Texas Pulls $8.5 Billion From BlackRock Over ESG Investing
The Texas State Board of Education announced on Tuesday the termination of an investment with BlackRock, pulling $8.5 billion in funds from the investment giant, with a statement by the Board’s Chairman Aaron Kinsey citing BlackRock’s “dominant and persistent leadership in the ESG movement.”
BlackRock, as the largest global investment management company, and a leading voice in the investment community on climate and energy transition-related investment themes, has found itself at the center of a vocal anti-ESG movement by Republican politicians in the U.S., who have accused the firm of following a social agenda, or of “boycotting” and working to harm energy companies.

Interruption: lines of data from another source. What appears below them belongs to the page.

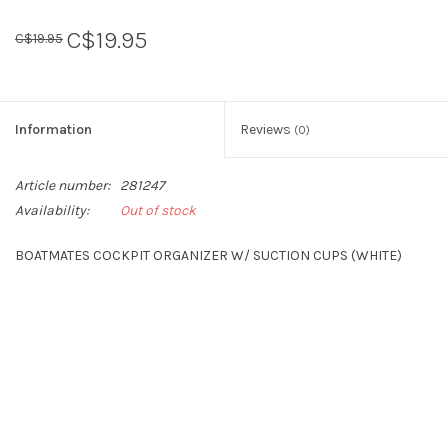
C$19.95
C$19.95
Sperry
Information
Reviews
(0)
Article number:
281247
Availability:
Out of stock
BOATMATES COCKPIT ORGANIZER W/ SUCTION CUPS (WHITE)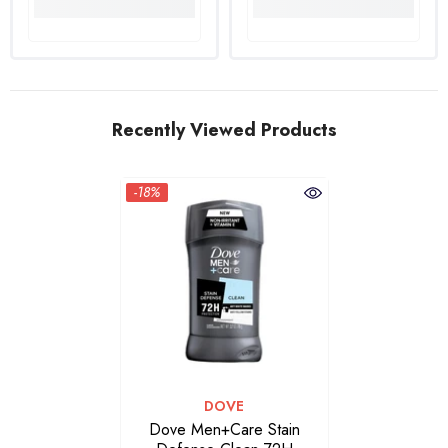
Recently Viewed Products
-18%
VENDOR:
DOVE
Dove Men+Care Stain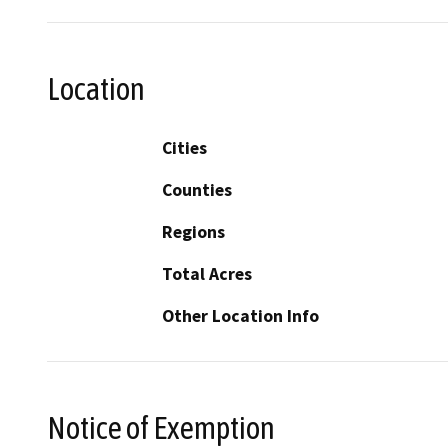
Location
Cities
Counties
Regions
Total Acres
Other Location Info
Notice of Exemption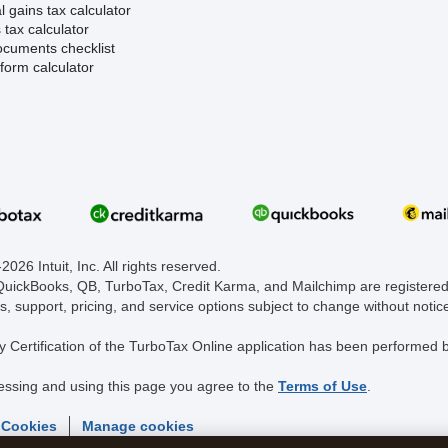
l gains tax calculator
tax calculator
ocuments checklist
form calculator
026 Intuit, Inc. All rights reserved.
 QuickBooks, QB, TurboTax, Credit Karma, and Mailchimp are registered 
s, support, pricing, and service options subject to change without notic
y Certification of the TurboTax Online application has been performed b
essing and using this page you agree to the
Terms of Use
.
 Cookies
Manage cookies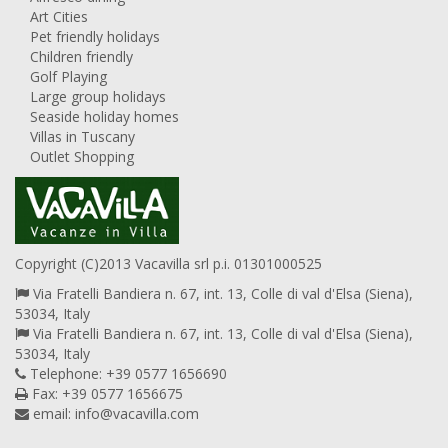
Art Cities
Pet friendly holidays
Children friendly
Golf Playing
Large group holidays
Seaside holiday homes
Villas in Tuscany
Outlet Shopping
Copyright (C)2013 Vacavilla srl p.i. 01301000525
Via Fratelli Bandiera n. 67, int. 13, Colle di val d'Elsa (Siena),
53034, Italy
Via Fratelli Bandiera n. 67, int. 13, Colle di val d'Elsa (Siena),
53034, Italy
Telephone: +39 0577 1656690
Fax: +39 0577 1656675
email:
info@vacavilla.com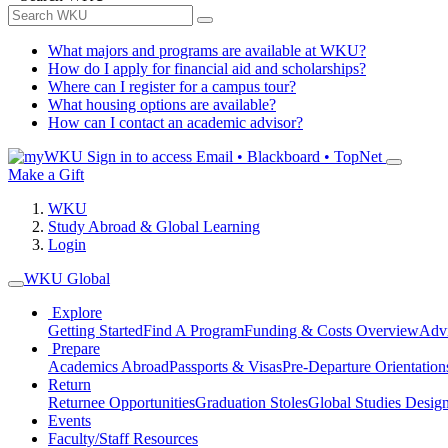
What majors and programs are available at WKU?
How do I apply for financial aid and scholarships?
Where can I register for a campus tour?
What housing options are available?
How can I contact an academic advisor?
Sign in to access
Email • Blackboard • TopNet
Make a Gift
WKU
Study Abroad & Global Learning
Login
WKU Global
Explore
Getting Started
Find A Program
Funding & Costs Overview
Advi
Prepare
Academics Abroad
Passports & Visas
Pre-Departure Orientation
Return
Returnee Opportunities
Graduation Stoles
Global Studies Design
Events
Faculty/Staff Resources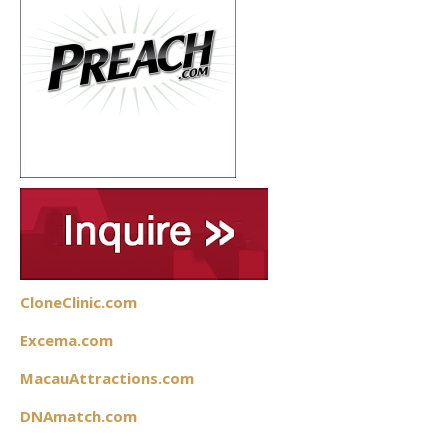
CloneClinic.com
Excema.com
MacauAttractions.com
DNAmatch.com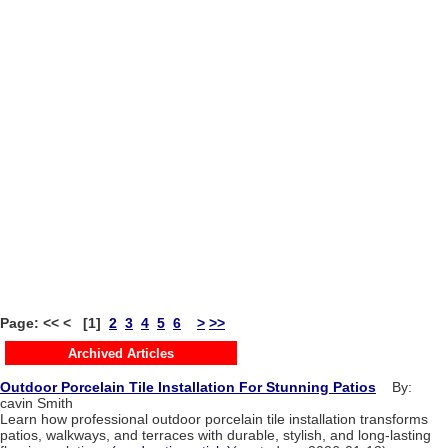
Page: << < [1]
2
3
4
5
6
>
>>
Archived Articles
Outdoor Porcelain Tile Installation For Stunning Patios
By:
cavin Smith
Learn how professional outdoor porcelain tile installation transforms
patios, walkways, and terraces with durable, stylish, and long-lasting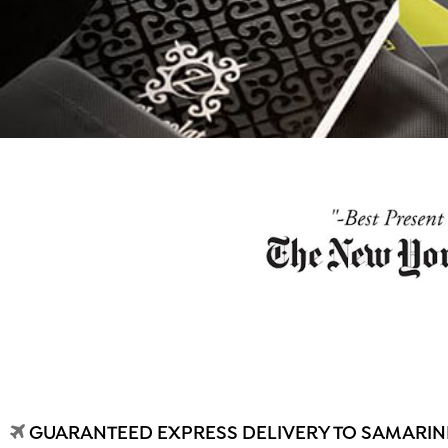
GUARANTEED EXPRESS DELIVERY TO SAMARIND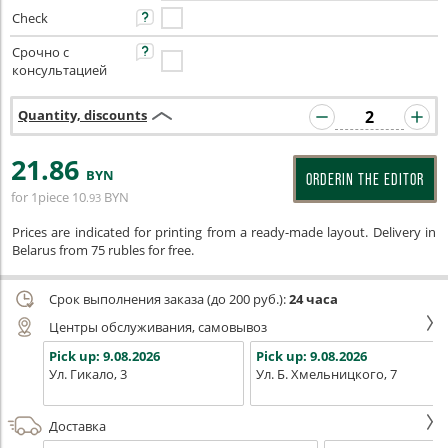
Check
Срочно с
консультацией
Quantity, discounts
21
.86
BYN
ORDERIN THE EDITOR
for 1piece
10
BYN
.93
Prices are indicated for printing from a ready-made layout. Delivery in
Belarus from 75 rubles for free.
Срок выполнения заказа (до 200 руб.):
24 часа
Центры обслуживания, самовывоз
Pick up:
9.08.2026
Pick up:
9.08.2026
Ул. Гикало, 3
Ул. Б. Хмельницкого, 7
Доставка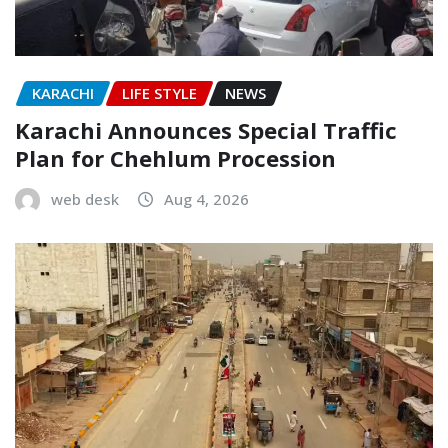
KARACHI
LIFE STYLE
NEWS
Karachi Announces Special Traffic
Plan for Chehlum Procession
web desk
Aug 4, 2026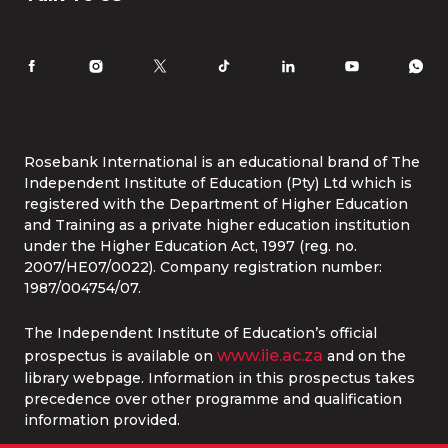
Law
International Students
Careers
Information for Parents
Latest News
RI Ethics Hotline
Accomodation
Contact Us
Life at Rosebank International
Tel:
086 1253 276
Whatsapp:
087 240 6457
Study Online
info@rbi.ac.za
Rosebank International is an educational brand of The
Independent Institute of Education (Pty) Ltd which is
registered with the Department of Higher Education
and Training as a private higher education institution
under the Higher Education Act, 1997 (reg. no.
2007/HE07/0022). Company registration number:
1987/004754/07.
The Independent Institute of Education’s official
www.iie.ac.za
prospectus is available on
and on the
library webpage. Information in this prospectus takes
precedence over other programme and qualification
information provided.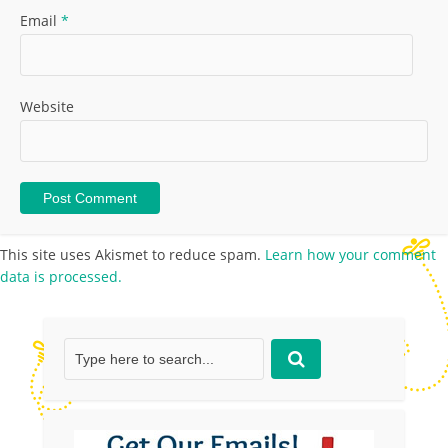
Email
*
Website
This site uses Akismet to reduce spam.
Learn how your comment
data is processed.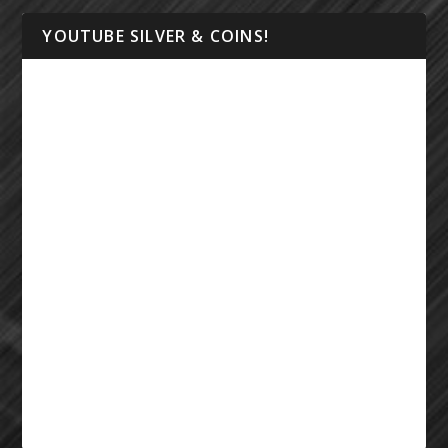
YOUTUBE SILVER & COINS!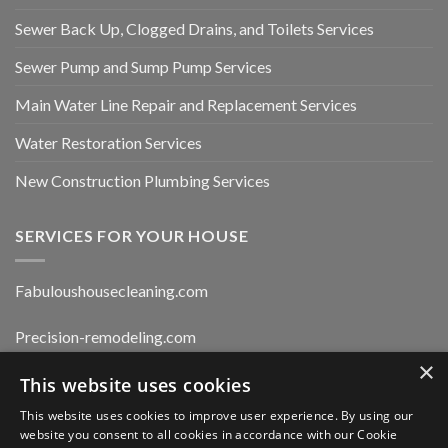
Sewer Back Up, Clogged Drains, and Toilets Services
Sewer Pump and Sump Pump Services
Main Water Line Repair and Replacement Services
Water Restoration Services
New Construction Plumbing Services
SERVICES FOR YOUR HOUSE
Fabuloushousecleaning.com
Precision-remodeling.com
×
Moldwaterfirerestoration.com
This website uses cookies
This website uses cookies to improve user experience. By using our
website you consent to all cookies in accordance with our Cookie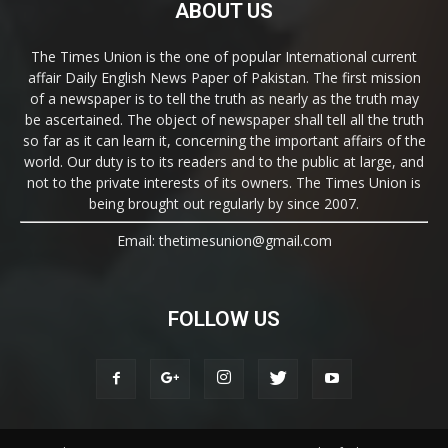
ABOUT US
The Times Union is the one of popular International current
affair Daily English News Paper of Pakistan. The first mission
of a newspaper is to tell the truth as nearly as the truth may
be ascertained. The object of newspaper shall tell all the truth
so far as it can learn it, concerning the important affairs of the
world. Our duty is to its readers and to the public at large, and
not to the private interests of its owners. The Times Union is
being brought out regularly by since 2007.
Email: thetimesunion@gmail.com
FOLLOW US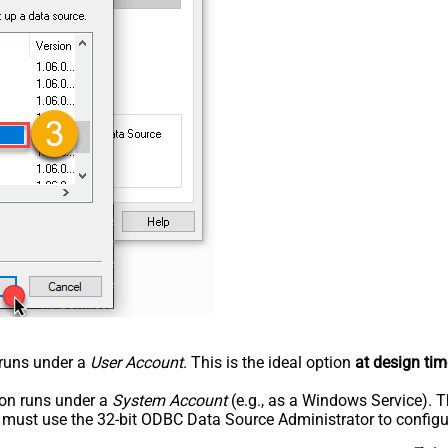
n runs under a
User Account
. This is the ideal option
at design tim
tion runs under a
System Account
(e.g., as a Windows Service). T
u must use the 32-bit ODBC Data Source Administrator to configu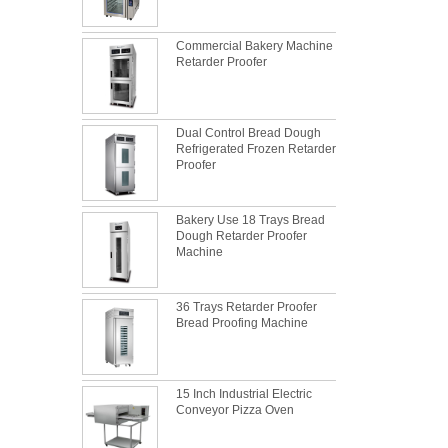
Commercial Bakery Machine
Retarder Proofer
Dual Control Bread Dough
Refrigerated Frozen Retarder
Proofer
Bakery Use 18 Trays Bread
Dough Retarder Proofer
Machine
36 Trays Retarder Proofer
Bread Proofing Machine
15 Inch Industrial Electric
What is the best metal material for a
Conveyor Pizza Oven
baking sheet tray?
This is totally the truth. Metal baking sheet is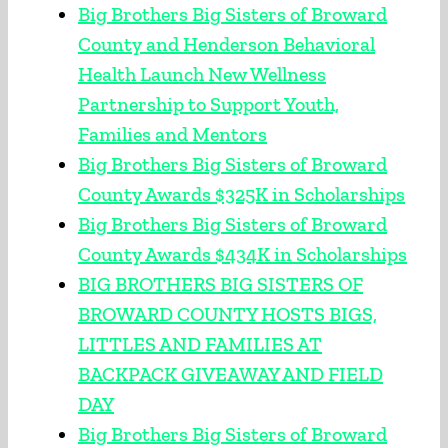
Big Brothers Big Sisters of Broward
County and Henderson Behavioral
Health Launch New Wellness
Partnership to Support Youth,
Families and Mentors
Big Brothers Big Sisters of Broward
County Awards $325K in Scholarships
Big Brothers Big Sisters of Broward
County Awards $434K in Scholarships
BIG BROTHERS BIG SISTERS OF
BROWARD COUNTY HOSTS BIGS,
LITTLES AND FAMILIES AT
BACKPACK GIVEAWAY AND FIELD
DAY
Big Brothers Big Sisters of Broward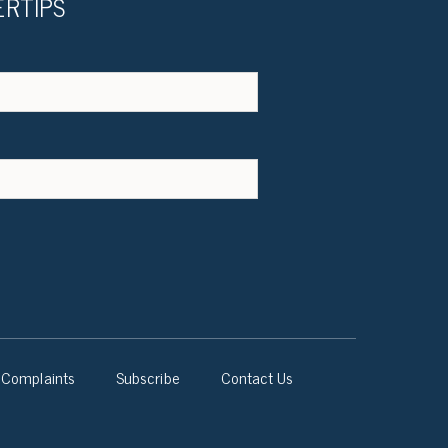
ERTIPS
Complaints
Subscribe
Contact Us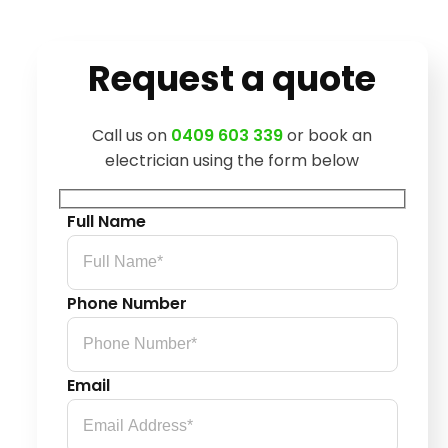
Request a quote
Call us on
0409 603 339
or book an
electrician using the form below
Full Name
Phone Number
Email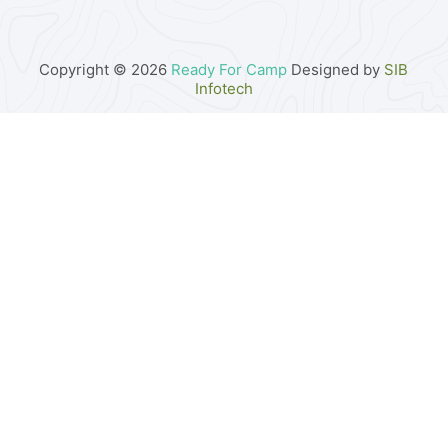
Copyright © 2026
Ready For Camp
Designed by
SIB
Infotech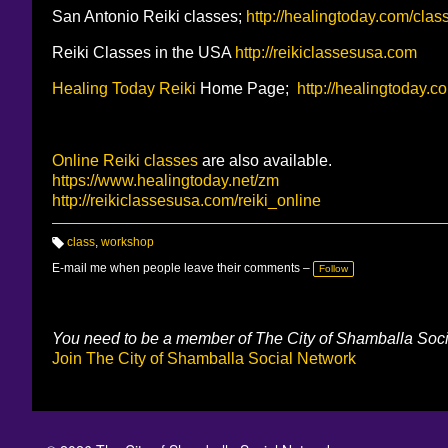
San Antonio Reiki classes;
http://healingtoday.com/clas
Reiki Classes in the USA
http://reikiclassesusa.com
Healing Today
Reiki
Home Page;
http://healingtoday.c
Online Reiki classes
are also available.
https://www.healingtoday.net/zm
http://reikiclassesusa.com/reiki_online
class
,
workshop
T
a
E-mail me when people leave their comments –
Follow
g
s:
You need to be a member of The City of Shamballa Soc
Join The City of Shamballa Social Network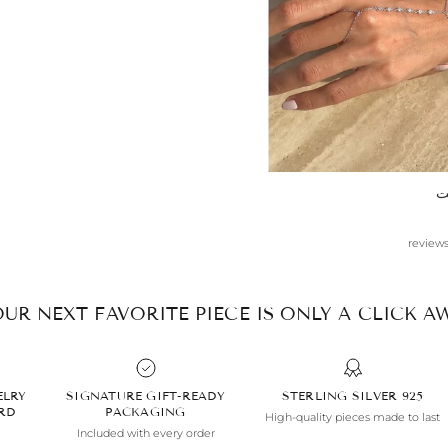
anytime.
س
R
UR NEXT FAVORITE PIECE IS ONLY A CLICK AW
ELRY
SIGNATURE GIFT-READY
925 STERLING SILVER
ARD
PACKAGING
High-quality pieces made to last
Included with every order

Texas has been one of the most active states at the forefront of anti-ESG initiatives, with recent actions including banning UK bank Barclays from the municipal bond market over its ESG policies, creating a list of asset managers for potential divestment for allegedly boycotting energy companies, as well as conducting a hearing grilling executives from BlackRock and State Street over their ESG and climate-related stewardship, engagement voting and investment practices.
While the state has become increasingly active in its anti-ESG advocacy, however, its actions may come at a significant cost to investors. While several states have introduced proposals to disallow ESG investing, many have faced pushback over the cost and estimated lost returns likely to result from these anti-ESG initiatives. An assessment by the Texas County & District Retirement System (TCDRS), for example, analyzing a proposed law last year at prohibiting ESG investing in the state’s public retirement investment system estimated that the legislation could cost the retirement system more than $6 billion over ten years in lost returns, and keep the system from partnering with top investment managers.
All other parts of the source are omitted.